# [EXERCISE INSTRUCTIONS]
Search the entries below for the word "state" and copy every line where it appears.

Bounding box prediction data
::::::::

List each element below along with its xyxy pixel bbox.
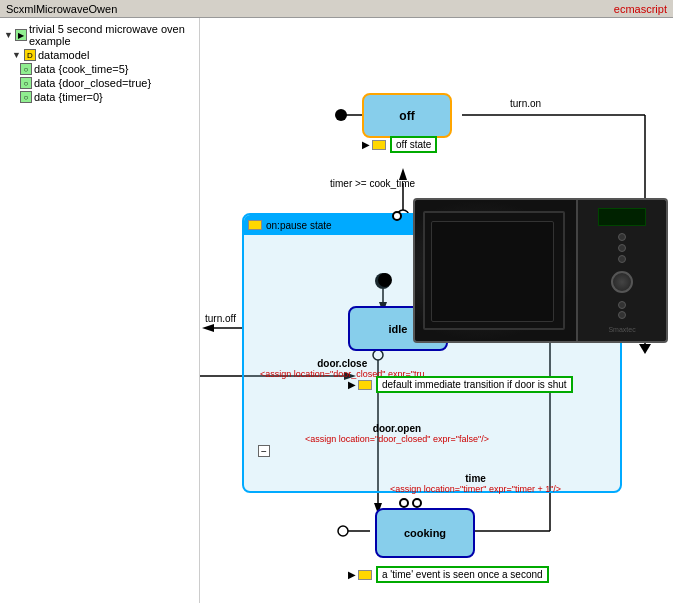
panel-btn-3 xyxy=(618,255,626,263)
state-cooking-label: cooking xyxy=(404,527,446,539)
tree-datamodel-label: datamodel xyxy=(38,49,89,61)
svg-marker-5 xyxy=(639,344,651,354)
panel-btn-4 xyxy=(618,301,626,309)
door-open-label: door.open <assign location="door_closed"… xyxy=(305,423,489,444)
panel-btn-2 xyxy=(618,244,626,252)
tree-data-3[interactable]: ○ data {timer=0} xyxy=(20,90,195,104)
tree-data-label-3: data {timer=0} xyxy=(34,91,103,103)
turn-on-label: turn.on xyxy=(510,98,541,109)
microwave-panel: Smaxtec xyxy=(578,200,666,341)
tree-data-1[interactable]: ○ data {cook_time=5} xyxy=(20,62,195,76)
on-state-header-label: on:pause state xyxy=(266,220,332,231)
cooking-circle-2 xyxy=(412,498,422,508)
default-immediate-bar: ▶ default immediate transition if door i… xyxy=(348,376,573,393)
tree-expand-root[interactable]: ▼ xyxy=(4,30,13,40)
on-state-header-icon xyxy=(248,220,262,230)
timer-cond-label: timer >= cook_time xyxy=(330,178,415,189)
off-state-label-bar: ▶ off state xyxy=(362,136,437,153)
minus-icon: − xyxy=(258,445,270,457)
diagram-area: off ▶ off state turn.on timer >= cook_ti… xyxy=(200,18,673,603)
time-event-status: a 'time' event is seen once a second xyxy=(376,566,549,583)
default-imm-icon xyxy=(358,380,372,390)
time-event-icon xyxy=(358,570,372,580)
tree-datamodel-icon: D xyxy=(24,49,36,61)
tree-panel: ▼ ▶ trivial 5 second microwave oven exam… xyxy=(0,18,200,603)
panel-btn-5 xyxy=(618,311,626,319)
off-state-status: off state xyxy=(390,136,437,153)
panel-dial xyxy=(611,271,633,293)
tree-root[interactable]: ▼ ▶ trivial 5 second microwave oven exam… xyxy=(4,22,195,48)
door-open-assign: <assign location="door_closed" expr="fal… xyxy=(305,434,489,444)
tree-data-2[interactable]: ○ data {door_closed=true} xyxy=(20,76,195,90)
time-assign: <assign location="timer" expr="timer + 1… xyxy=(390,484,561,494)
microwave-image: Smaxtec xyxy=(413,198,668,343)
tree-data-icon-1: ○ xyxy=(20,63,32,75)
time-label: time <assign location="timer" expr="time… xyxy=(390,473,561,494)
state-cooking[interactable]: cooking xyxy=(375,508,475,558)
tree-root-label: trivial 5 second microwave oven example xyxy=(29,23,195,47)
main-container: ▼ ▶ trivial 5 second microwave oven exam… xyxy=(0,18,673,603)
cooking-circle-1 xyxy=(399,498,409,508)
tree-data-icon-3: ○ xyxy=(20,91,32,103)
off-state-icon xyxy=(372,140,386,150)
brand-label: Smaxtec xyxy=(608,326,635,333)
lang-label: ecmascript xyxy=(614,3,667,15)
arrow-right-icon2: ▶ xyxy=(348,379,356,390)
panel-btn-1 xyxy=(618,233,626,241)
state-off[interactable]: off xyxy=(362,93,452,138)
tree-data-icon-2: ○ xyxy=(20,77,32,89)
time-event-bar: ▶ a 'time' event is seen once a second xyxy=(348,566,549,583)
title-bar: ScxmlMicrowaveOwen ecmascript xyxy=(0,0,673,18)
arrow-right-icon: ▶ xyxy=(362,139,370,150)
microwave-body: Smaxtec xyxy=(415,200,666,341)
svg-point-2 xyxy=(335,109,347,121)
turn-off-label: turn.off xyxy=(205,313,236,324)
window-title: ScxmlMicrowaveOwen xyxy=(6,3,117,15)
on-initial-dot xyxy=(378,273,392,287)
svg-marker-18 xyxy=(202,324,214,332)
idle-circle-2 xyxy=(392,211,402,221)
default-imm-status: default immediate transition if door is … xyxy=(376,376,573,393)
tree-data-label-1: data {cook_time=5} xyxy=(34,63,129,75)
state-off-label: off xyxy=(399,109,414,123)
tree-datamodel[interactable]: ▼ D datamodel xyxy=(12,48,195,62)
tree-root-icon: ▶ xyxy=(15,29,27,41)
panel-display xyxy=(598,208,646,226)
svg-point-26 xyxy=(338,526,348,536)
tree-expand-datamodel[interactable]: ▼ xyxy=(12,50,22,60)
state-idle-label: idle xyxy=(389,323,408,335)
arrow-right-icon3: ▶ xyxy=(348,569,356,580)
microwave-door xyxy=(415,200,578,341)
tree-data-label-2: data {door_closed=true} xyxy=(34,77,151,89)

::::::::

# [ANSWER AREA]
state-cooking-label: cooking xyxy=(404,527,446,539)
on-state-header-label: on:pause state xyxy=(266,220,332,231)
on-state-header-icon xyxy=(248,220,262,230)
off-state-label-bar: ▶ off state xyxy=(362,136,437,153)
diagram-area: off ▶ off state turn.on timer >= cook_ti… xyxy=(200,18,673,603)
off-state-status: off state xyxy=(390,136,437,153)
state-cooking[interactable]: cooking xyxy=(375,508,475,558)
off-state-icon xyxy=(372,140,386,150)
state-off[interactable]: off xyxy=(362,93,452,138)
state-off-label: off xyxy=(399,109,414,123)
state-idle-label: idle xyxy=(389,323,408,335)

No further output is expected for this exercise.